Indeed, the fall from grace of Hargreaves Services supports such a safety-first attitude. For long a highly profitable portfolio member, the company's shares – recently above 1,200p and with some analysts confidently nursing a 1,500p target – crashed to less than 700p following the shock profits warning.
Unexpected problems at its Maltby colliery could wipe up to £16m from this year's profits. It seems that gas, oil and water seeped into a new section of the mine and safety considerations prompted the group to abandon the extension.
As Paul Jones at Panmure Gordon observes, Hargreaves must be the only company disappointed to find oil. He has cut this year's profits forecast from £60m to £44.1m with £67m estimated for the following year. As I write, the shares are around 770p. The portfolio paid 417p and is still in profit, albeit a much diminished one. Although obviously disappointed by the setback, I am not, unlike Mr Jones, a seller.
Unfortunately, the portfolio is now showing a loss on Animalcare, a veterinary products group, that also issued a surprise profits warning. Although medicinal sales increased by 15 per cent, the microchip operation has taken a hit.
Still, dog identification could eventually become mandatory and any such introduction should, I believe, be beneficial. However, for the year ending this month analysts Chris Glasper and Sahill Shan at oddly named stockbroker N+1 Brewin have reduced their profits forecast by 14 per cent to £2.5m.
SnackTime, the vending group that is the portfolio's worst performer, also produced some disquieting news. Not a profits warning – there have already been two – but the departure of chief executive Blair Jenkins. A 9.5 per cent shareholder, he was the major player when the group was created around the turn of the century.
Mind you, SnackTime's recent display has been far from inspiring. With its shares at 40p it is now capitalised at £6.5m against £10m when it arrived on the stock market in December 2007. In the intervening years quite a few shares have been issued for acquisitions and cash-raising exercises.
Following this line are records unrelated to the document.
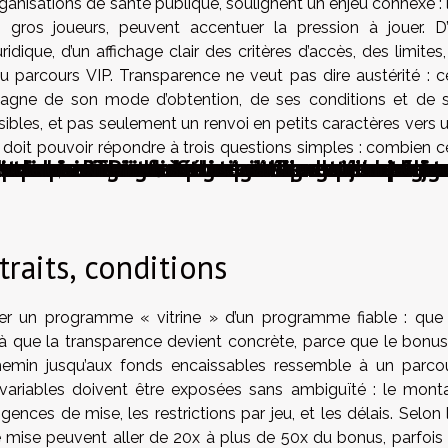
ganisations de santé publique, soulignent un enjeu connexe : 
 gros joueurs, peuvent accentuer la pression à jouer. D
idique, d’un affichage clair des critères d’accès, des limites,
u parcours VIP. Transparence ne veut pas dire austérité : c
agne de son mode d’obtention, de ses conditions et de 
bles, et pas seulement un renvoi en petits caractères vers 
 doit pouvoir répondre à trois questions simples : combien c
de bienvenue améliorent-ils votre expérienc
eux de machines à sous : astuces et stratégi
aux de RTP influencent-ils vos gains aux ma
 de paiement les plus pratiques pour les jo
pour maximiser vos gains dans les jeux de ca
ximiser ses gains avec un bonus de bienv
otre manière de décorer révèle de vos envies
 les casinos modernes améliorent l'expérien
e pour choisir un casino en ligne sécurisé et 
miser vos gains : Stratégies sans mise oblig
t retirer, et à quelles conditions ces bénéfices peuvent-ils ê
traits, conditions
ger un programme « vitrine » d’un programme fiable : que
là que la transparence devient concrète, parce que le bonus
chemin jusqu’aux fonds encaissables ressemble à un parco
s variables doivent être exposées sans ambiguïté : le mont
ences de mise, les restrictions par jeu, et les délais. Selon 
de mise peuvent aller de 20x à plus de 50x du bonus, parfois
Mr Jenkins has left "to pursue other interests". Jeremy Hamer has become executive chairman, presumably taking over Mr Jenkins' role. He is no newcomer to the portfolio having presided over Inter Link Foods, one of its earlier successes.
The portfolio alighted on the shares at 119p; they subsequently approached 200p. Last month, four directors, including Mr Jenkins, acquired 245,000 shares at up to 44p.